Dead ringers – Everybody Has A Plan review

Everyone Has A Plan

By Richard Haridy
November 5, 2013

There is nothing inherently wrong with a narrative that withholds its protagonist’s motivations. This can be a successful strategy in building intriguingly portentous atmospheres, but it can also cause immense frustration in viewers unable to accept the whys of a character’s behaviour. Everybody Has A Plan is trying for the former but disappointingly ends up in the latter camp as it indulges its strange blend of naturalistic noir.
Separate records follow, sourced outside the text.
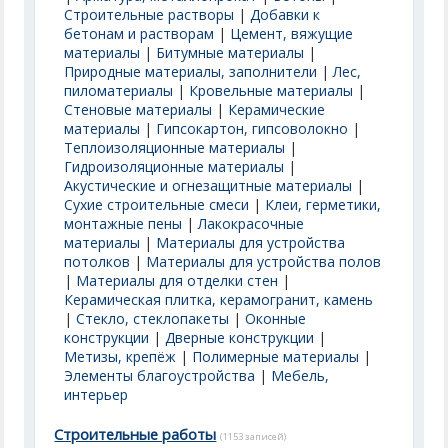
Строительные растворы
|
Добавки к
бетонам и растворам
|
Цемент, вяжущие
материалы
|
Битумные материалы
|
Природные материалы, заполнители
|
Лес,
пиломатериалы
|
Кровельные материалы
|
Стеновые материалы
|
Керамические
материалы
|
Гипсокартон, гипсоволокно
|
Теплоизоляционные материалы
|
Гидроизоляционные материалы
|
Акустические и огнезащитные материалы
|
Сухие строительные смеси
|
Клеи, герметики,
монтажные пены
|
Лакокрасочные
материалы
|
Материалы для устройства
потолков
|
Материалы для устройства полов
|
Материалы для отделки стен
|
Керамическая плитка, керамогранит, камень
|
Стекло, стеклопакеты
|
Оконные
конструкции
|
Дверные конструкции
|
Метизы, крепёж
|
Полимерные материалы
|
Элементы благоустройства
|
Мебель,
интерьер
Строительные работы
(1153 записей)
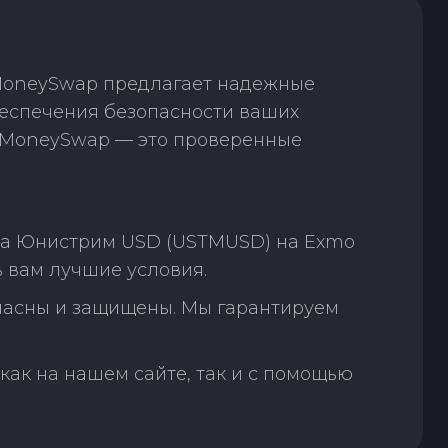
 MoneySwap предлагает надежные
еспечения безопасности ваших
. MoneySwap — это проверенные
на Юнистрим USD (USTMUSD) на Exmo
 вам лучшие условия.
пасны и защищены. Мы гарантируем
как на нашем сайте, так и с помощью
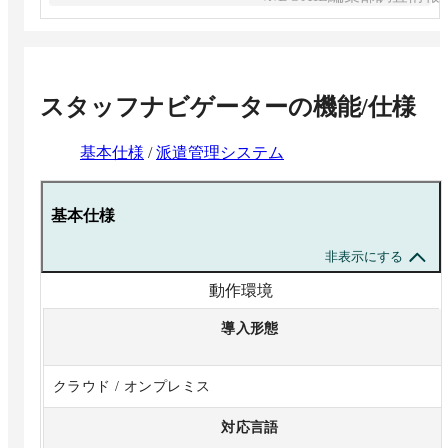
スタッフナビゲーター
の機能/仕様
基本仕様
/
派遣管理システム
基本仕様
非表示にする
動作環境
導入形態
クラウド / オンプレミス
対応言語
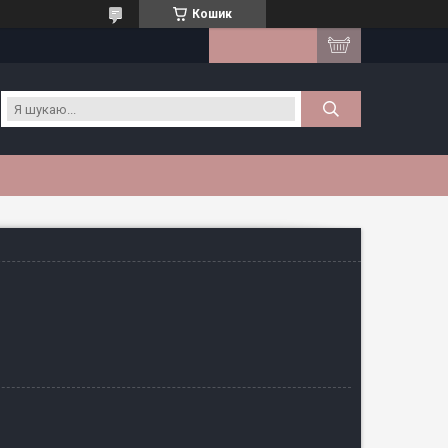
Кошик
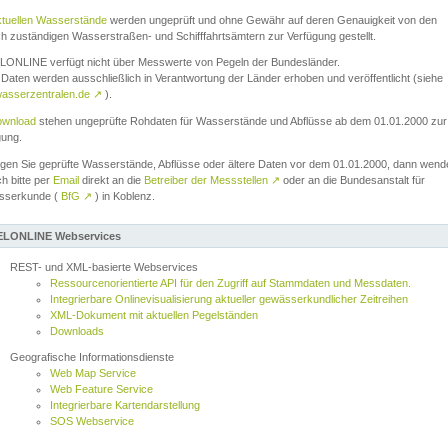
ktuellen Wasserstände
werden ungeprüft und ohne Gewähr auf deren Genauigkeit von den
ch zuständigen Wasserstraßen- und Schifffahrtsämtern zur Verfügung gestellt.
ONLINE verfügt nicht über Messwerte von Pegeln der Bundesländer.
Daten werden ausschließlich in Verantwortung der Länder erhoben und veröffentlicht (siehe
asserzentralen.de
↗
).
wnload
stehen ungeprüfte Rohdaten für Wasserstände und Abflüsse ab dem 01.01.2000 zur
gung.
igen Sie geprüfte Wasserstände, Abflüsse oder ältere Daten vor dem 01.01.2000, dann wend
ch bitte per
Email
direkt an die
Betreiber der Messstellen
↗
oder an die Bundesanstalt für
sserkunde (
BfG
↗
) in Koblenz.
LONLINE Webservices
REST- und XML-basierte Webservices
Ressourcenorientierte API für den Zugriff auf Stammdaten und Messdaten.
Integrierbare Onlinevisualisierung aktueller gewässerkundlicher Zeitreihen
XML-Dokument mit aktuellen Pegelständen
Downloads
Geografische Informationsdienste
Web Map Service
Web Feature Service
Integrierbare Kartendarstellung
SOS Webservice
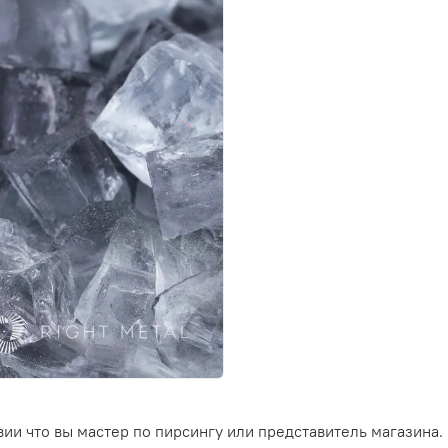
ии что вы мастер по пирсингу или представитель магазина.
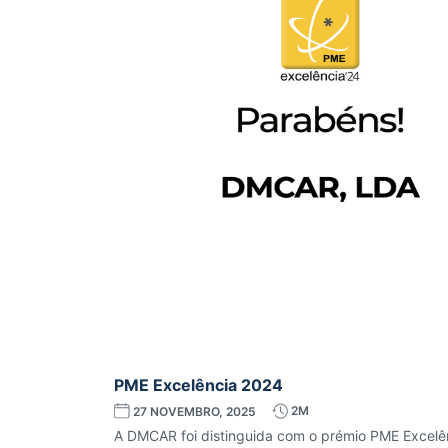
PME Excelência 2024
2M
27 NOVEMBRO, 2025
A DMCAR foi distinguida com o prémio PME Excelê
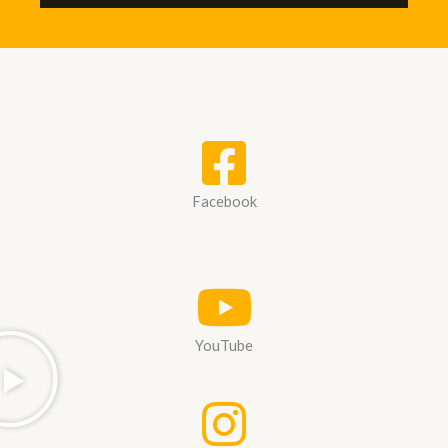
Facebook
YouTube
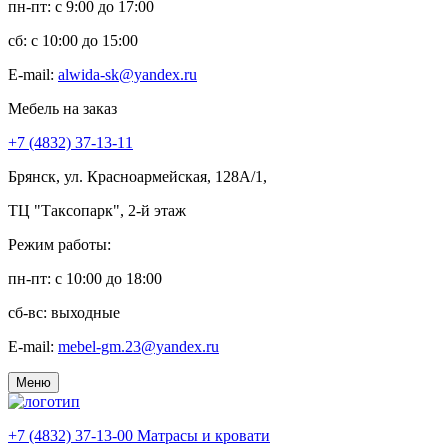
пн-пт: c 9:00 до 17:00
сб: c 10:00 до 15:00
E-mail:
alwida-sk@yandex.ru
Мебель на заказ
+7 (4832) 37-13-11
Брянск, ул. Красноармейская, 128А/1,
ТЦ "Таксопарк", 2-й этаж
Режим работы:
пн-пт: c 10:00 до 18:00
сб-вс: выходные
E-mail:
mebel-gm.23@yandex.ru
Меню
+7 (4832) 37-13-00
Матрасы и кровати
Viggo Mortensen plays identical twin brothers, Pedro and Agustín. Pedro is a cancer-ridden criminal living in their childhood swampy home while Agustín is a big city doctor with a curious detachment from his wife and disinterest in his life. Pedro shows up at Agustín’s door one day with an ominous proposal. He is dying and wants his brother to help him end his life. In return, Agustín can claim Pedro’s money waiting for him from his last criminal endeavour. Agustín takes advantage of this opportunity to start a new existence and returns to their swampy home, impersonating Pedro and getting swept up in the repercussions of his brother’s criminal past.

Everyone Has A Plan

Why does the well-off Agustín take over his brother’s seedy life? Why doesn’t he get the hell out of there when stuff gets heated? None of these questions are ever explained by the irritatingly obtuse narrative. Mortensen makes for a solidly brooding foundation, impressing in his dual roles – and also with his surprising capability for the Spanish language – but unfortunately debut Argentinian director Ana Piterbarg seems to strive for a detached, chilly tone that doesn’t serve the material all that well. Her blend of moody naturalism and pseudo-philosophical musings mostly undercut the noirish framework of the narrative, resulting in a sense of needless obfuscation rather than anything satisfyingly moody. As the picture meandered through quite a languid middle act I began to wonder what a more heated, florid filmmaker like Brian De Palma would’ve done with the material.

Everybody Has A Plan certainly has some lovely moments, and its attention to small details does result in an evocatively textural landscape that has a reasonable resonance. However, the movie’s wilful ambiguity only serves to annoy. Mortensen’s pensive, Gothic brooding still makes this an entirely watchable but ultimately unsuccessful piece of art-house swamp-noir.


Everybody Has A Plan arrives on Quickflix November 6, 2013.